Description of the task: Search the entries for the word "header". Copy every line where it turns up.

(Dataset records)
┌──
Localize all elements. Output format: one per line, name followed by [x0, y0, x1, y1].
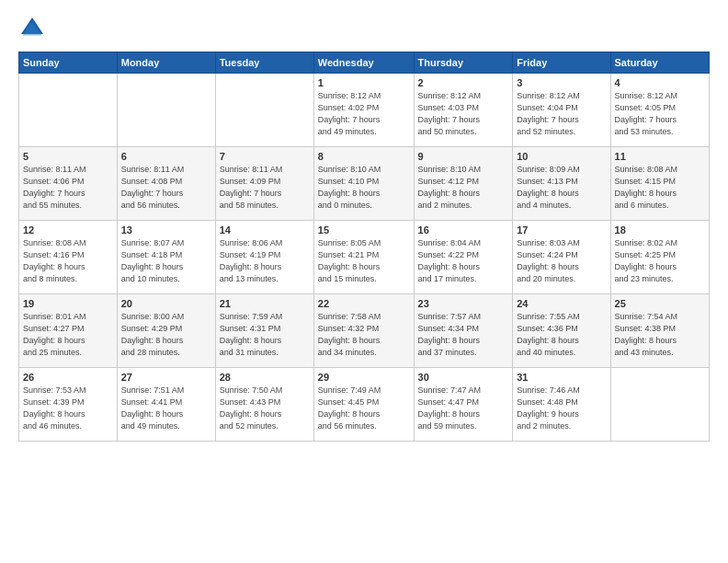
calendar-cell [19, 74, 118, 147]
day-info: Sunrise: 7:49 AMSunset: 4:45 PMDaylight:… [318, 385, 410, 432]
day-number: 12 [23, 224, 113, 236]
calendar-cell: 7Sunrise: 8:11 AMSunset: 4:09 PMDaylight… [215, 147, 313, 221]
calendar-cell: 17Sunrise: 8:03 AMSunset: 4:24 PMDayligh… [513, 221, 610, 294]
calendar-cell: 1Sunrise: 8:12 AMSunset: 4:02 PMDaylight… [313, 74, 414, 147]
day-number: 20 [121, 298, 211, 309]
day-info: Sunrise: 8:08 AMSunset: 4:16 PMDaylight:… [23, 237, 113, 285]
day-info: Sunrise: 7:46 AMSunset: 4:48 PMDaylight:… [517, 385, 606, 432]
day-number: 7 [220, 151, 310, 162]
calendar-cell: 6Sunrise: 8:11 AMSunset: 4:08 PMDaylight… [117, 147, 215, 221]
calendar-week-row: 1Sunrise: 8:12 AMSunset: 4:02 PMDaylight… [19, 74, 710, 147]
day-number: 8 [318, 151, 410, 162]
day-number: 2 [418, 77, 509, 88]
day-number: 30 [418, 372, 509, 383]
day-info: Sunrise: 8:11 AMSunset: 4:09 PMDaylight:… [220, 164, 310, 212]
calendar-cell: 19Sunrise: 8:01 AMSunset: 4:27 PMDayligh… [19, 294, 118, 368]
calendar-cell: 21Sunrise: 7:59 AMSunset: 4:31 PMDayligh… [215, 294, 313, 368]
day-info: Sunrise: 8:06 AMSunset: 4:19 PMDaylight:… [220, 237, 310, 285]
day-number: 26 [23, 372, 113, 383]
day-number: 31 [517, 372, 606, 383]
calendar-week-row: 19Sunrise: 8:01 AMSunset: 4:27 PMDayligh… [19, 294, 710, 368]
weekday-header: Wednesday [313, 52, 414, 74]
day-number: 17 [517, 224, 606, 236]
calendar-cell: 23Sunrise: 7:57 AMSunset: 4:34 PMDayligh… [414, 294, 513, 368]
calendar-week-row: 26Sunrise: 7:53 AMSunset: 4:39 PMDayligh… [19, 368, 710, 442]
day-number: 29 [318, 372, 410, 383]
calendar-cell [610, 368, 709, 442]
day-number: 3 [517, 77, 606, 88]
day-info: Sunrise: 8:03 AMSunset: 4:24 PMDaylight:… [517, 237, 606, 285]
day-number: 13 [121, 224, 211, 236]
calendar-cell: 30Sunrise: 7:47 AMSunset: 4:47 PMDayligh… [414, 368, 513, 442]
day-info: Sunrise: 7:50 AMSunset: 4:43 PMDaylight:… [220, 385, 310, 432]
day-info: Sunrise: 8:12 AMSunset: 4:03 PMDaylight:… [418, 90, 509, 138]
calendar-cell: 5Sunrise: 8:11 AMSunset: 4:06 PMDaylight… [19, 147, 118, 221]
day-info: Sunrise: 8:02 AMSunset: 4:25 PMDaylight:… [615, 237, 705, 285]
day-info: Sunrise: 7:55 AMSunset: 4:36 PMDaylight:… [517, 311, 606, 359]
calendar-table: SundayMondayTuesdayWednesdayThursdayFrid… [18, 52, 710, 442]
day-number: 5 [23, 151, 113, 162]
calendar-cell: 18Sunrise: 8:02 AMSunset: 4:25 PMDayligh… [610, 221, 709, 294]
day-info: Sunrise: 8:00 AMSunset: 4:29 PMDaylight:… [121, 311, 211, 359]
calendar-cell: 28Sunrise: 7:50 AMSunset: 4:43 PMDayligh… [215, 368, 313, 442]
day-info: Sunrise: 8:07 AMSunset: 4:18 PMDaylight:… [121, 237, 211, 285]
calendar-cell [117, 74, 215, 147]
day-number: 10 [517, 151, 606, 162]
day-number: 6 [121, 151, 211, 162]
day-info: Sunrise: 8:04 AMSunset: 4:22 PMDaylight:… [418, 237, 509, 285]
calendar-cell: 27Sunrise: 7:51 AMSunset: 4:41 PMDayligh… [117, 368, 215, 442]
day-info: Sunrise: 7:53 AMSunset: 4:39 PMDaylight:… [23, 385, 113, 432]
day-number: 21 [220, 298, 310, 309]
calendar-cell: 8Sunrise: 8:10 AMSunset: 4:10 PMDaylight… [313, 147, 414, 221]
header [18, 15, 710, 42]
day-info: Sunrise: 7:54 AMSunset: 4:38 PMDaylight:… [615, 311, 705, 359]
day-number: 24 [517, 298, 606, 309]
weekday-header: Saturday [610, 52, 709, 74]
calendar-cell: 29Sunrise: 7:49 AMSunset: 4:45 PMDayligh… [313, 368, 414, 442]
day-number: 23 [418, 298, 509, 309]
day-info: Sunrise: 8:12 AMSunset: 4:02 PMDaylight:… [318, 90, 410, 138]
weekday-header: Tuesday [215, 52, 313, 74]
day-info: Sunrise: 8:11 AMSunset: 4:06 PMDaylight:… [23, 164, 113, 212]
day-info: Sunrise: 8:05 AMSunset: 4:21 PMDaylight:… [318, 237, 410, 285]
calendar-cell: 26Sunrise: 7:53 AMSunset: 4:39 PMDayligh… [19, 368, 118, 442]
calendar-cell: 25Sunrise: 7:54 AMSunset: 4:38 PMDayligh… [610, 294, 709, 368]
calendar-cell: 3Sunrise: 8:12 AMSunset: 4:04 PMDaylight… [513, 74, 610, 147]
day-info: Sunrise: 7:59 AMSunset: 4:31 PMDaylight:… [220, 311, 310, 359]
day-number: 27 [121, 372, 211, 383]
day-info: Sunrise: 7:51 AMSunset: 4:41 PMDaylight:… [121, 385, 211, 432]
calendar-cell: 11Sunrise: 8:08 AMSunset: 4:15 PMDayligh… [610, 147, 709, 221]
calendar-cell: 10Sunrise: 8:09 AMSunset: 4:13 PMDayligh… [513, 147, 610, 221]
calendar-week-row: 5Sunrise: 8:11 AMSunset: 4:06 PMDaylight… [19, 147, 710, 221]
calendar-cell: 16Sunrise: 8:04 AMSunset: 4:22 PMDayligh… [414, 221, 513, 294]
page: SundayMondayTuesdayWednesdayThursdayFrid… [0, 0, 728, 451]
calendar-cell: 20Sunrise: 8:00 AMSunset: 4:29 PMDayligh… [117, 294, 215, 368]
calendar-cell: 9Sunrise: 8:10 AMSunset: 4:12 PMDaylight… [414, 147, 513, 221]
day-info: Sunrise: 8:10 AMSunset: 4:10 PMDaylight:… [318, 164, 410, 212]
day-info: Sunrise: 8:12 AMSunset: 4:05 PMDaylight:… [615, 90, 705, 138]
day-info: Sunrise: 7:47 AMSunset: 4:47 PMDaylight:… [418, 385, 509, 432]
day-number: 1 [318, 77, 410, 88]
day-number: 14 [220, 224, 310, 236]
weekday-header: Thursday [414, 52, 513, 74]
day-number: 19 [23, 298, 113, 309]
day-number: 25 [615, 298, 705, 309]
calendar-cell: 24Sunrise: 7:55 AMSunset: 4:36 PMDayligh… [513, 294, 610, 368]
day-info: Sunrise: 8:09 AMSunset: 4:13 PMDaylight:… [517, 164, 606, 212]
day-info: Sunrise: 8:08 AMSunset: 4:15 PMDaylight:… [615, 164, 705, 212]
day-number: 11 [615, 151, 705, 162]
calendar-cell: 15Sunrise: 8:05 AMSunset: 4:21 PMDayligh… [313, 221, 414, 294]
weekday-header: Monday [117, 52, 215, 74]
day-number: 16 [418, 224, 509, 236]
calendar-cell: 31Sunrise: 7:46 AMSunset: 4:48 PMDayligh… [513, 368, 610, 442]
calendar-cell [215, 74, 313, 147]
calendar-cell: 14Sunrise: 8:06 AMSunset: 4:19 PMDayligh… [215, 221, 313, 294]
calendar-cell: 12Sunrise: 8:08 AMSunset: 4:16 PMDayligh… [19, 221, 118, 294]
weekday-header: Friday [513, 52, 610, 74]
day-number: 9 [418, 151, 509, 162]
day-info: Sunrise: 8:12 AMSunset: 4:04 PMDaylight:… [517, 90, 606, 138]
calendar-cell: 13Sunrise: 8:07 AMSunset: 4:18 PMDayligh… [117, 221, 215, 294]
logo-icon [18, 15, 46, 42]
logo [18, 15, 50, 42]
day-info: Sunrise: 7:57 AMSunset: 4:34 PMDaylight:… [418, 311, 509, 359]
└──
Solution below:
weekday-header: Wednesday [313, 52, 414, 74]
header [18, 15, 710, 42]
weekday-header: Saturday [610, 52, 709, 74]
weekday-header: Tuesday [215, 52, 313, 74]
weekday-header: Thursday [414, 52, 513, 74]
weekday-header: Monday [117, 52, 215, 74]
weekday-header: Friday [513, 52, 610, 74]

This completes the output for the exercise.